La obra del escritor portugués Camilo Castelo Branco relata las hazañas de Joao, un niño que vive en el Seminario dirigido por un misterioso sacerdote, el Padre Dionisio, cuyo carácter voluntarioso y pasado oscuro hacen de el un personaje enigmático y ambiguo. Huérfano, Joao hace del descubrimiento de sus orígenes el sentido de su vida; esta se bifurcará en el encuentro de un sinfín de personajes, cada uno de los cuales, en un determinado momento, protagonizará una historia, su historia particular, que se cruzará una y otra vez, gracias a un sinnúmero de pliegues fantasmales, con todas las demás. De tal suerte, Los misterios de Lisboa no es un sólo film, sino varios films que se entrecruzan y configuran una obra disimétrica, abierta a una multiplicidad de destinos y sentidos; no en vano Los misterios… dará origen a una serie (en varios puntos distinta al film, pero que de el surge y a el vuelve) que será mostrada por la cadena franco-alemana Arte el año próximo.

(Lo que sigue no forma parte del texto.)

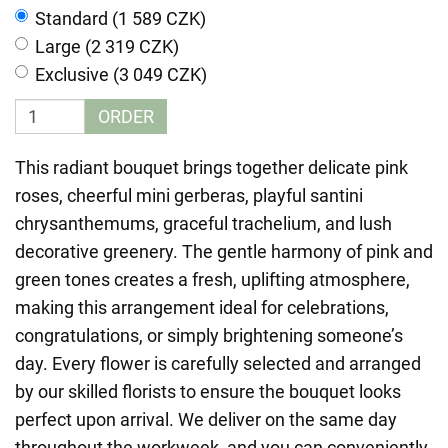
Standard (1 589 CZK)
Large (2 319 CZK)
Exclusive (3 049 CZK)
ORDER
This radiant bouquet brings together delicate pink
roses, cheerful mini gerberas, playful santini
chrysanthemums, graceful trachelium, and lush
decorative greenery. The gentle harmony of pink and
green tones creates a fresh, uplifting atmosphere,
making this arrangement ideal for celebrations,
congratulations, or simply brightening someone’s
day. Every flower is carefully selected and arranged
by our skilled florists to ensure the bouquet looks
perfect upon arrival. We deliver on the same day
throughout the workweek, and you can conveniently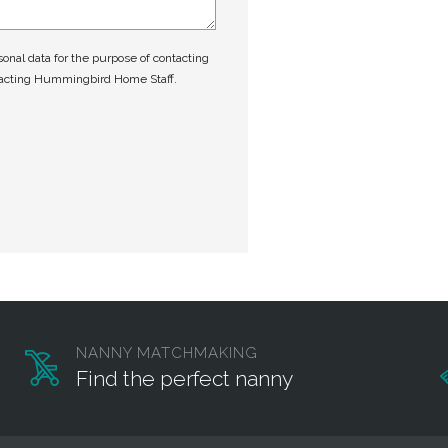
nal data for the purpose of contacting
tacting Hummingbird Home Staff.
NANNY MATCHMAKING
Find the perfect nanny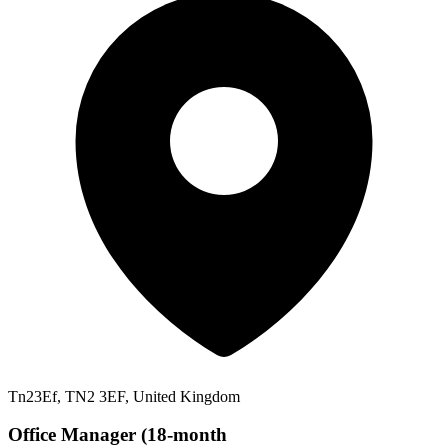
Tn23Ef, TN2 3EF, United Kingdom
Office Manager (18-month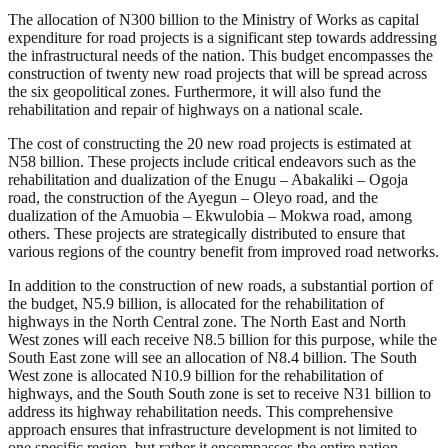
The allocation of N300 billion to the Ministry of Works as capital
expenditure for road projects is a significant step towards addressing
the infrastructural needs of the nation. This budget encompasses the
construction of twenty new road projects that will be spread across
the six geopolitical zones. Furthermore, it will also fund the
rehabilitation and repair of highways on a national scale.
The cost of constructing the 20 new road projects is estimated at
N58 billion. These projects include critical endeavors such as the
rehabilitation and dualization of the Enugu – Abakaliki – Ogoja
road, the construction of the Ayegun – Oleyo road, and the
dualization of the Amuobia – Ekwulobia – Mokwa road, among
others. These projects are strategically distributed to ensure that
various regions of the country benefit from improved road networks.
In addition to the construction of new roads, a substantial portion of
the budget, N5.9 billion, is allocated for the rehabilitation of
highways in the North Central zone. The North East and North
West zones will each receive N8.5 billion for this purpose, while the
South East zone will see an allocation of N8.4 billion. The South
West zone is allocated N10.9 billion for the rehabilitation of
highways, and the South South zone is set to receive N31 billion to
address its highway rehabilitation needs. This comprehensive
approach ensures that infrastructure development is not limited to
one specific region, but rather it encompasses the entire nation.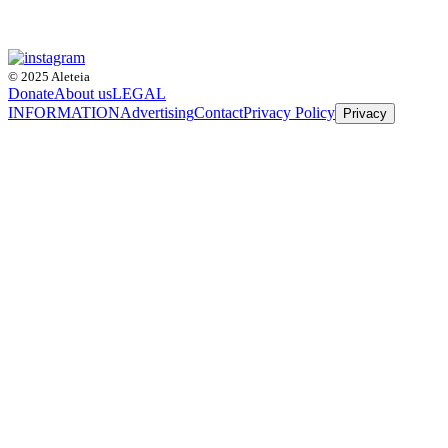
© 2025 Aleteia
Donate
About us
LEGAL
INFORMATION
Advertising
Contact
Privacy Policy
Privacy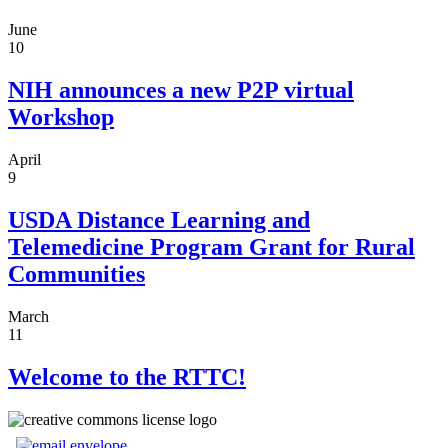
June
10
NIH announces a new P2P virtual
Workshop
April
9
USDA Distance Learning and
Telemedicine Program Grant for Rural
Communities
March
11
Welcome to the RTTC!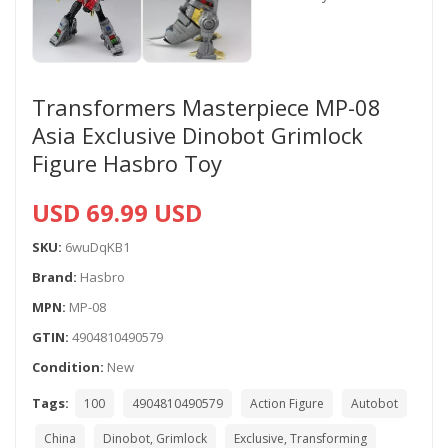
Transformers Masterpiece MP-08
Asia Exclusive Dinobot Grimlock
Figure Hasbro Toy
USD 69.99 USD
SKU:
6wuDqKB1
Brand:
Hasbro
MPN:
MP-08
GTIN:
4904810490579
Condition:
New
Tags:
100
4904810490579
Action Figure
Autobot
China
Dinobot, Grimlock
Exclusive, Transforming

El efecto que producen estos entrecruzamientos, estos pliegues que se repliegan incesantemente sobre si mismos, es el de un particular tipo de embriaguez. El efecto global es el de una gigantesca anamorfosis fílmica; es como si toda frontalidad, toda organización a partir de un punto de sujeto que determinara una jerarquía estable y permanente (personajes mas importantes que otros, momentos privilegiados, imágenes-clave) fueran desechadas para privilegiar la lateralidad de la percepción, la oblicuidad de la mirada, la opacidad de lo que aparece. En una entrevista a France culture de hace unos días, Ruiz confirmaba que de esa manera intentaba filmar la temporalidad propia al S.XIX; sabemos que Benjamin definió dicha temporalidad como fantasmagórica. Por su parte, en la critica que publicó en el ultimo número de Positif, Guy Scarpeta ponía atención en el particular efecto de oblicuidad (de opacidad, por ende) que aparece en el film en virtud del modo ambiguo, nunca directo y siempre paradójico con el que los personajes se comunican entre si, y sobre todo, de los bellísimos plano-secuencia que dan al film un ritmo de río, de flujo incesante; es como si un ruido secreto, un rumor oscuro y venido de ninguna parte, atravesara, como un oxido corrosivo, cada frase, cada fenómeno discursivo: Ruiz, como siempre, consigue este efecto gracias a una banda de sonido poblada de ruidos que no corresponden necesariamente a la acción o a lo que aparece en el plano, y que en ese sentido agudizan el efecto de espectralidad. La aventura de Joao es la aventura del Padre Dionisio, y la de este la de la madre del niño, y la de esta a su vez la de su amado muerto prematuramente, y la de este ultimo la del cruel Marques con el que finalmente se casó su prometida, y así hasta el infinito; es la memoria entonces la que impone su lógica paradójica, y esta puede ser captada de una manera particularmente precisa por el aparato cinematográfico.

Después de cuatro horas y media de film el efecto no puede ser otro que el una particular embriaguez. El film, en su carácter de anamorfosis gigantesca, continúa trabajando intensamente en nosotros: el aparato psíquico se ha fusionado con el aparato cinematográfico, y sus efectos en nosotros son por tanto impredecibles, y aparecen sobre todo cuando dormimos o cuando, en nuestra a veces muy aburrida vida cotidiana, algo se quiebra y se abre al infinito gracias a un singular efecto de poesía.